1/12 “Fragmented languages: Reconstructing the Purisimeño fricative”
Purisimeño (PUY) is a Chumash language previously spoken along the central California coast. It was documented by John Peabody Harrington (JPH) in the early 1900’s. @wieldorg #FragmentedLanguageWorkshop2020
2/12 Other C. Chumash languages have 2 dorsal fricatives: <x> [χ] and <x̓> [χ̕ ]. PUY has the first, but it seems to have been in the process of changing location. In words where it occurs, it invariably corresponds to uvular fricatives or plosives in other C. Chumash languages.
3/12 Uvular place for the fricative seems to have been in the process of undergoing retraction. When produced with this alternate pronunciation, the sound is transcribed several ways: w/ an <x> or <h> and combining diacritic above: tilde, macron, circumflex, or hacek.
4/12 New place of articulation is written as <x̂> here. In JPH’s own description of the fricative: “[sound] is not [h] at all – deep reverberation.” “[it’s] very dry.” “x̂ is not very deep or wheezing – merely open.” (Note, /h/ is already a phoneme in the language.)
5/12 In the words of a native speaker: “[sound] was produced way down in the throat.” This rules out a palatal pronunciation, which JPH transcribes as <ç> anyway. Would also rule out a velar pronunciation, as this sound is further forward of the otherwise uvular production.

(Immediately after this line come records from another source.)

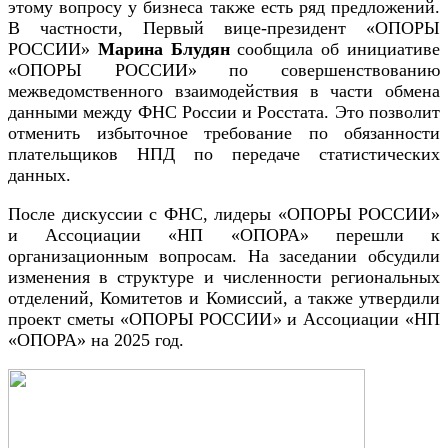
этому вопросу у бизнеса также есть ряд предложений.
В частности, Первый вице-президент «ОПОРЫ
РОССИИ»
Марина Блудян
сообщила об инициативе
«ОПОРЫ РОССИИ» по совершенствованию
межведомственного взаимодействия в части обмена
данными между ФНС России и Росстата. Это позволит
отменить избыточное требование по обязанности
плательщиков НПД по передаче статистических
данных.
После дискуссии с ФНС, лидеры «ОПОРЫ РОССИИ»
и Ассоциации «НП «ОПОРА» перешли к
организационным вопросам. На заседании обсудили
изменения в структуре и численности региональных
отделений, Комитетов и Комиссий, а также утвердили
проект сметы «ОПОРЫ РОССИИ» и Ассоциации «НП
«ОПОРА» на 2025 год.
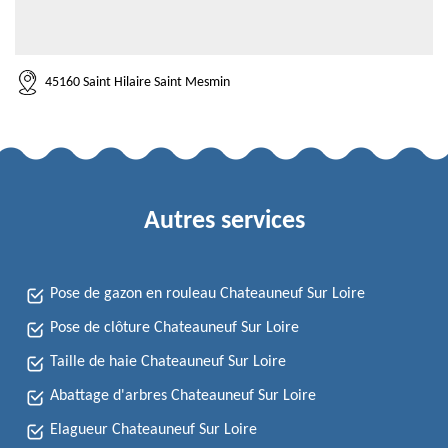
45160 Saint Hilaire Saint Mesmin
Autres services
Pose de gazon en rouleau Chateauneuf Sur Loire
Pose de clôture Chateauneuf Sur Loire
Taille de haie Chateauneuf Sur Loire
Abattage d'arbres Chateauneuf Sur Loire
Elagueur Chateauneuf Sur Loire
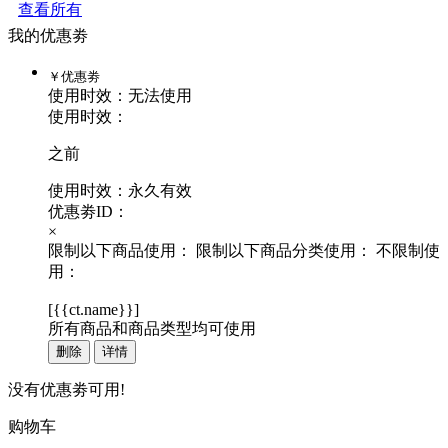
查看所有
我的优惠劵
￥
优惠劵
使用时效：
无法使用
使用时效：
之前
使用时效：永久有效
优惠劵ID：
×
限制以下商品使用：
限制以下商品分类使用：
不限制使
用：
[
{{ct.name}}
]
所有商品和商品类型均可使用
删除
详情
没有优惠劵可用!
购物车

6/12 <x̂> does have application outside Chumashan lgs, although its use is rare. It’s possible JPH was inspired by the Aleut use of Cyrillic <χ̑> for [χ] (Saint Innokentii 1893). But note: 1) this is a weak connection at best, 2) the sound in PUY would already have been uvular, &
7/12 3) Surely, Harrington with his keen ear and vast experience with other languages of California could clearly articulate the distinction in place of articulation between a velar and uvular fricative.
8/12 It is proposed that the mystery fricative in PUY was a voiceless pharyngeal fricative [ħ], and that, at the time of recording, a sound change in progress was being documented. There is a strong preference for <x̂> over <x̣> thoough no conditioning of <x̂> is apparent.
9/12 Indirect support for the pharyngeal hypothesis. The ejective fricative <x̣> [χ̕ ], though rare per word in C. Chumash, is in common words, like the word for ‘big,’ ‘woman,’ and ‘basket.’ Examples of this phoneme have been given in Image 4.
10/12 What would be an ejective uvular fricative reflex is absent in all but one word in the available PUY data, however: <x̂’im̓i̥> ‘small mouthed basket.’ The phone [ħʼ] is an impossible segment, of course, and this is no doubt why PUY no longer clearly has a <x̣> phoneme.
11/12 It is proposed instead that, in a limited number of circumstances (perhaps only 1), <x̣> has, in PUY, changed to a sequence [ħʔ] where [ħ] is either a coda in a preceding syllable as in <’ax̂’im̓i̥> [ʔaħʔim̓i̥] ‘(a) small mouthed basket’ or [ħ] may be simply presyllabic.
12/12 Data: Applegate 1972, 1974, Beeler 1976, Beeler & Klar 1977, Harrington 1986, Henry 2012, King 1975, WIELD 2018. On symbols: WIELD, 2017a, b; Bloch & Trager 1942, Lespius 1863, Pickering 1820, Pullum & Ladusaw 1996, Saint Innokentii 1893.